(DIRECTIONS FOR THIS TASK): Return every line from the one with "December 2018" through the one with "WordPress.org", inclusive, exactly as it appears below.

Extracted page text data:
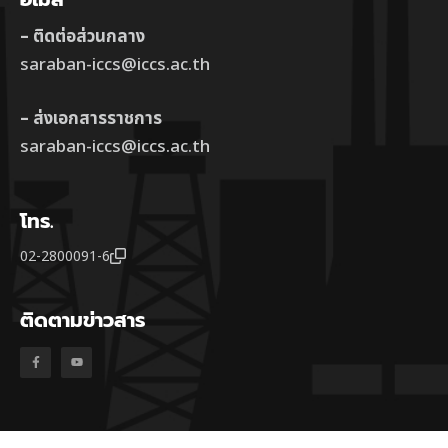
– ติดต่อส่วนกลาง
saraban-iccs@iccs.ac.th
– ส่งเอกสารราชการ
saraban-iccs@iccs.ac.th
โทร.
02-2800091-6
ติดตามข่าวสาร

--

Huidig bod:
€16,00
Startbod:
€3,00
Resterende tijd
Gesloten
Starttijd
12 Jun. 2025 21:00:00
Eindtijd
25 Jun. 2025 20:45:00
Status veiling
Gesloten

---

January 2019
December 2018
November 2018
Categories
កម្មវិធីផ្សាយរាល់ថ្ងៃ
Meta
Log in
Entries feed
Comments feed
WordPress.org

(SOLUTION):
December 2018
November 2018
Categories
កម្មវិធីផ្សាយរាល់ថ្ងៃ
Meta
Log in
Entries feed
Comments feed
WordPress.org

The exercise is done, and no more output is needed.